Risk Analysis framework in Splunk ES

The Risk Analysis framework provides the ability to identify actions that raise the risk profile of individuals or assets. The framework also accumulates that risk to allow identification of people or devices that perform an unusual amount of risky activities.

This framework is one of five frameworks in Splunk Enterprise Security with which you can integrate. See Building Integrations for Splunk Enterprise Security for an introduction to the frameworks.

The diagram presents an overview of the Risk Analysis framework, with the possible integration points highlighted.

This diagram shows how admins, analysts, and developers can interact with the Risk Analysis framework. A security admin creates a correlation search which triggers the Risk Analysis response action. The response action updates the risk score in the Risk index, and data from that index displays on both Incident Review and the Risk Analysis dashboard. A security analyst can trigger the Risk Analysis response action from Incident Review or make an ad-hoc risk score entry from the Risk Analysis dashboard. Either of those actions will update the risk index. Add-ons (highlighted in green) can integrate with this framework in two ways: they can contribute new correlation searches that trigger the Risk Analysis response action, or they can programmatically assign risk scores by calling the /receivers/simple endpoint directly.

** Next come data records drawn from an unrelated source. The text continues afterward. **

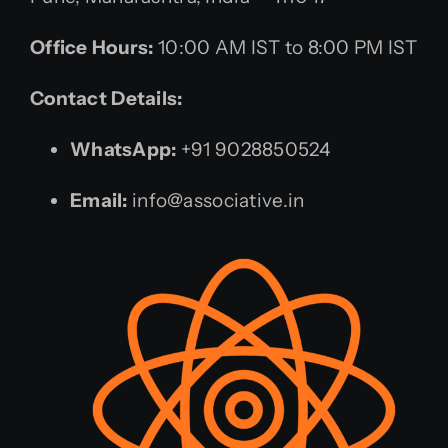
Office Hours:
10:00 AM IST to 8:00 PM IST
Contact Details:
WhatsApp:
+91 9028850524
Email:
info@associative.in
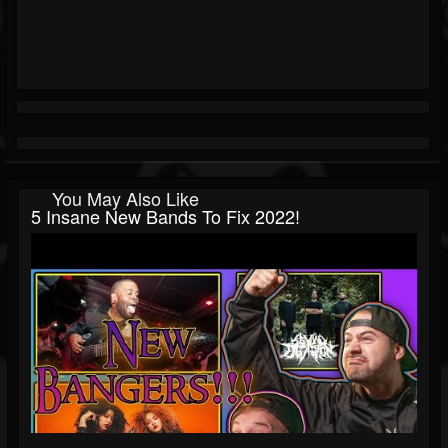
You May Also Like
5 Insane New Bands To Fix 2022!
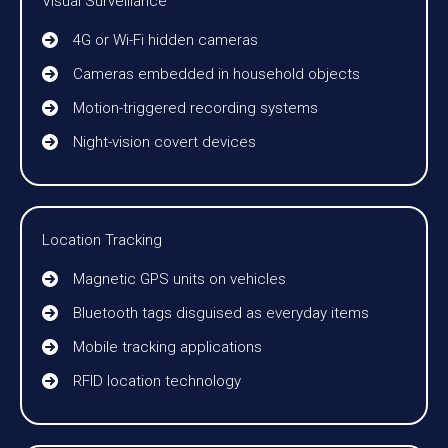
Visual Surveillance
4G or Wi-Fi hidden cameras
Cameras embedded in household objects
Motion-triggered recording systems
Night-vision covert devices
Location Tracking
Magnetic GPS units on vehicles
Bluetooth tags disguised as everyday items
Mobile tracking applications
RFID location technology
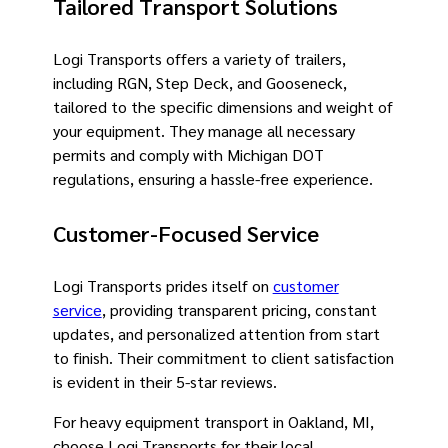
Tailored Transport Solutions
Logi Transports offers a variety of trailers,
including RGN, Step Deck, and Gooseneck,
tailored to the specific dimensions and weight of
your equipment. They manage all necessary
permits and comply with Michigan DOT
regulations, ensuring a hassle-free experience.
Customer-Focused Service
Logi Transports prides itself on
customer
service
, providing transparent pricing, constant
updates, and personalized attention from start
to finish. Their commitment to client satisfaction
is evident in their 5-star reviews.
For heavy equipment transport in Oakland, MI,
choose Logi Transports for their local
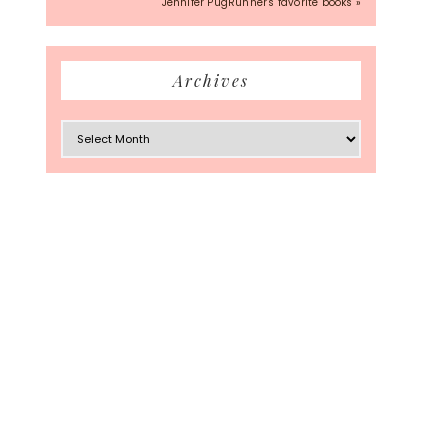
Jennifer PugRunner's favorite books »
Archives
Archives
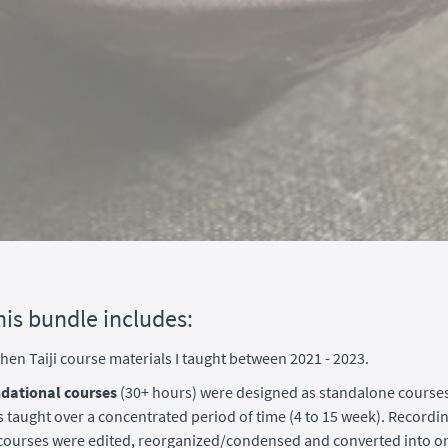
his bundle includes:
 Chen Taiji course materials I taught between 2021 - 2023.
dational courses
(30+ hours) were designed as standalone course
 taught over a concentrated period of time (4 to 15 week). Recordi
e courses were edited, reorganized/condensed and converted into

There are several ways for ES analysts and admins to interact with the Risk Analysis framework in Splunk Enterprise Security.

  • Enable the correlation searches included with Splunk Enterprise Security that include Risk Analysis response actions.
  • Create an ad hoc risk entry on the Risk Analysis dashboard.
  • Run an ad hoc Risk Analysis adaptive response action from the Incident Review dashboard to raise or lower the risk score from a notable event.

Terminology for the Risk Analysis framework

Events that modify risk in Splunk Enterprise Security are called risk modifiers. Risk modifiers are events in the risk index which contain, at a minimum, a risk_score, a risk_object, and a risk_object_type. There is also a description field which describes the modifier. The Risk data model accelerates these fields for the Risk Analysis and Incident Review dashboards. The framework also handles case insensitive asset and identity correlation, allowing risk modifiers that are applied to system or user name variants to be correctly attributed to the same risk_object.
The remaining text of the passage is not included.